We are tracking the percentage of candidates who are women in 2020 to determine whether or not women will again increase their presence on U.S. House ballots nationwide. With filed candidates certified in just about 70% of U.S. House districts (as of April 20, 2020), women are: 28.5% of all U.S. House candidates, 36.7% of all Democratic U.S. House candidates, and 21.1% of all Republican U.S. House candidates on primary ballots this year. Each of these numbers is up from 2018 – with the jump largest for Republican women, but the representation of women candidates is still far from parity with men.
This year, for the first time, we are also tracking women as a percentage of state legislative candidates nationwide. Those data are very preliminary, but they reveal similar patterns. In the first 5 states to hold state legislative primaries (Arkansas, California, Illinois, North Carolina, and Texas), women were: 32.5% of all state legislative candidates, 43.5% of all Democratic state legislative candidates, and 19.4% of all Republican state legislative candidates on the ballot. These data are consistent with the slightly higher levels of representation for women at the state legislative level, as well as the partisan disparities that persist among women state legislative officeholders.
We are also analyzing the percentage of nominees who are women – those candidates making it through their primary elections. Especially due to COVID-related primary delays, these numbers are still small. Just under 30% of U.S. House nominees have been selected in the 2020 cycle. Of them, women are: 33.6% of all U.S. House nominees, 44.5% of all Democratic U.S. House nominees, and 20.9% of all Republican U.S. House nominees.

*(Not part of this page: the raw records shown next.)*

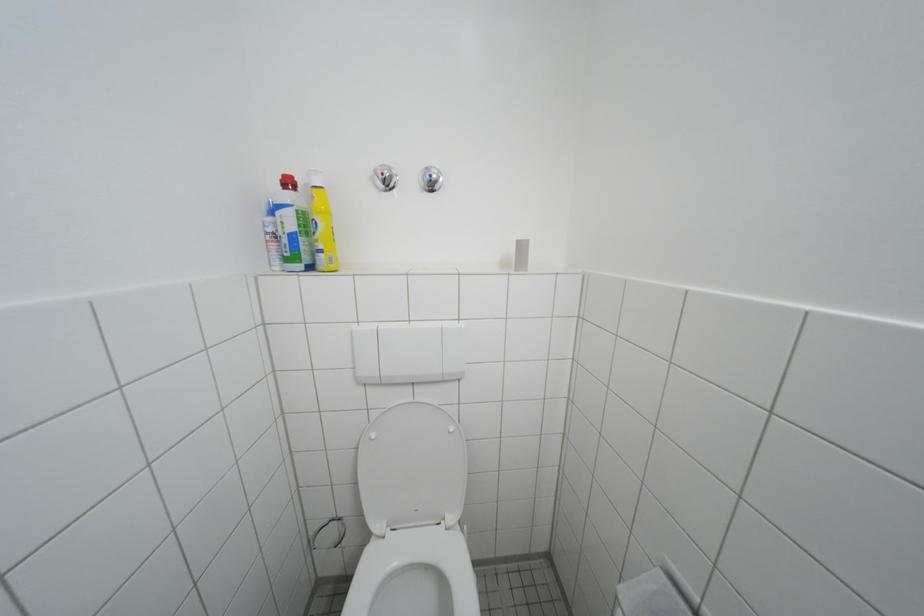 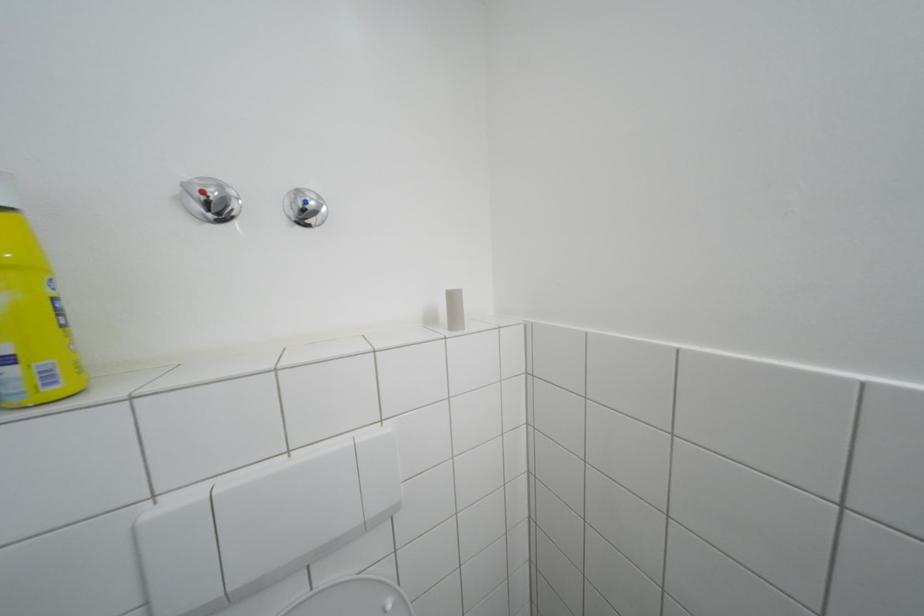 Question: The camera is either moving clockwise (left) or counter-clockwise (right) around the object. The first image is from the beginning of the video and the second image is from the end. Is the camera moving left or right when shooting the video?

Choices:
 (A) Left
 (B) Right

Answer: (A) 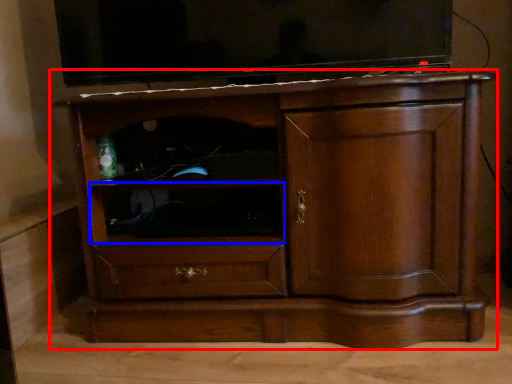 Question: Which object appears closest to the camera in this image, chest of drawers (highlighted by a red box) or shelf (highlighted by a blue box)?

Choices:
 (A) chest of drawers
 (B) shelf

Answer: (A)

Each of these percentages is up from women’s representation among nominees in 2018 House elections (inclusive of all nominees following the end of the primaries), with Republican women’s percentage of the nominee pool increasing most from 2018, at least in these early primary states.
A caveat to the rise in both candidacies and nominations for Republican women is that the political environment may not be as friendly to these women in 2020 as it was to Democratic women in 2018. CAWP Research Associate Claire Gothreau took a look at the prospects for Republican women this year in a recent post, noting the particular hurdles they face in running as challengers in Democratic-leaning districts this November. Still, these data show that the rise in Republican women’s House candidacies (a new high) is not only in raw numbers, but also in women’s representation among all Republicans on House ballots in 2020.
Taking the denominators into account in our assessment of women’s political status and progress often results in some cognitive dissonance, and that is true again here. On the one hand, it is important to celebrate the gains in women’s representation in candidate pools and among nominees. But on the other hand, these data reveal that women remain underrepresented at each stage of the electoral process and across parties. That underrepresentation in electoral politics contributes to the persistent gender disparity in officeholding, which has substantive effects on our political institutions and policymaking. Most important is that these data remind us that we have more work to do.